夏名枭一直容忍她在街上蹦蹦跳跳,现在听了她的话,终于忍不住爆发了,“玉冰俏,你别忘了,你是个女子!”
“女子怎么了?谁说女子不如男?女子就不能像男子一样生活吗?哪条法律规定女子不能喝酒了?哪条法律规定女子不能吃喝玩乐?女子就应该整日里念念诗绣绣女红足不出户么?”玉冰俏听到他对女子的歧视,愤怒的一拍桌子,噼里啪啦说了一大堆。
“再者,想吃就吃想笑就笑才是真正的人生,而不是想笑了还笑不露齿,想吃了还装得柔柔弱弱胃口不好,反正你们爱喝就喝,不喝我自己喝。”
说着,她拿起一个酒瓶给自己倒了一碗,仰头畅快的一饮而尽。
凤婕看得一愣一愣的,她没想到夏国竟然有这样豪放的女子,对玉冰俏的崇拜又直线飙升。
夏轻阳明朗的目光已经全数落在玉冰俏身上,一点也舍不得离开了。
夏名枭没想到她又反驳他,他明明是关心她而已,不过她说得好有道理,他竟觉得无言以对。
向来俊逸出尘的东方笛也多看了玉冰俏两眼,见她自斟自饮,便拿了古琴轻声道:“玉姑娘,抱歉,在下不会喝酒,便给你弹琴伴奏可好?”
“好呀好呀!”玉冰俏激动的看着东方笛。
东方笛走到窗前坐下,纤长的手指开始拨弄起琴弦,悠扬的歌声瞬间飘散出来。
此刻窗外的月亮已经爬上了树梢,月光洒落下柔和的光,东方笛浸在月色里,看起来像是谪仙,无忧无悲,不染尘世。
玉冰俏看得入了迷,竟忘了把嘴边的酒壶拿下,那酒便像水龙头般灌进了她嘴里,她也毫无知觉的咽下。
夏名枭和夏轻阳、凤婕也听得入了神,他们知道东方笛医术举世无双,没想到他竟然弹得一手好曲。
玉冰俏目光变得越来越迷离,她恍恍惚惚看到东方笛抬起头,对她微微一笑。
而那张俊秀的面容,在一点点的变化,竟变成了顾以瀚的样子!
温柔如水,斯文暖心。顾以瀚,真是你吗?
玉冰俏有些激动的起身,想要走过去,可是头一晕,她“砰”的一声,无力的趴在了桌子上。
“冰俏?冰俏?”夏轻阳连忙摇晃她,担忧的皱紧了眉头,大声喊道:“东方神医,快看看!快看看她是不是中毒了!”
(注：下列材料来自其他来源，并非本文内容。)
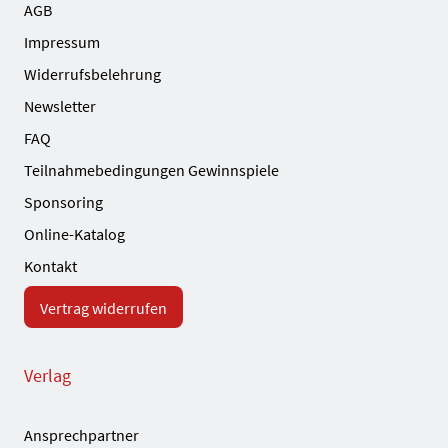
AGB
Impressum
Widerrufsbelehrung
Newsletter
FAQ
Teilnahmebedingungen Gewinnspiele
Sponsoring
Online-Katalog
Kontakt
Vertrag widerrufen
Verlag
Ansprechpartner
琴声戛然而止,东方笛迈步上前替她把脉,随即松了口气,“大家别担心,玉姑娘只是醉了。”
夏轻阳和夏名枭提到嗓子眼的心,一下子落了下去。
毕竟玉冰俏总是三番五次出事,陷害她的人总是络绎不绝,这让他们随时提心吊胆。
“笨女人,不会喝还逞强。”夏名枭低咒一声,起身便准备去抱她。
东方笛想到夏墨宸对玉冰俏的在意,连忙提醒道:“太子,时辰已经不早了,宫门快要关了,你和五皇子该回宫了。”
“我先送她回去。”夏名枭弯下腰准备将玉冰俏抱在怀里。
玉冰俏却换了个姿势继续睡,边睡边迷迷糊糊的吧嗒了下嘴,“我没醉,来来来,继续喝,哥两好啊,六六顺啊。”
满屋子的人瞬间凌乱了。
而夏名枭离得她最近,酒气扑面而来,他皱眉后退了一步。看着桌子上空了的两个酒壶,他更是暗骂,一个女人喝这么多酒,当真是不想活了。
“还是我来抱吧。”夏轻阳见夏名枭嫌弃,立即上前弯腰。
夏名枭目光一沉,开口阻止:“你还是照顾凤婕公主比较好。”
凤婕听到他的话,立即两眼一翻,装晕倒。
夏轻阳“切”了一声,看都没看凤婕一眼。
凤婕气得怒不可遏,“噌”的一下跳起来,愤怒的叱咤,“夏轻阳!你几个意思?你就那么看不起本公主?”
“你不是早知道?”夏轻阳甩她个明知故问的眼神。
凤婕当即和他打了起来。
夏名枭薄唇轻勾,再次弯下了腰,就在他的手只差一毫便落在玉冰俏肩膀上时,门“吱嘎”一声被推开了。
夏墨宸迈步而入,他一眼便看到趴在桌上的玉冰俏,和俯身准备抱她的夏名枭,他冷淡道:“不用劳烦太子了。”
夏名枭没想到夏墨宸这个时候会来,他直起身子,语气恭敬却又不卑不亢,“皇叔,我听父皇说了,你只是不想让玉冰俏祸害了我,不过我现在不怕被她祸害。这样的女子,怎么配得上皇叔,是皇侄让皇叔委屈了。”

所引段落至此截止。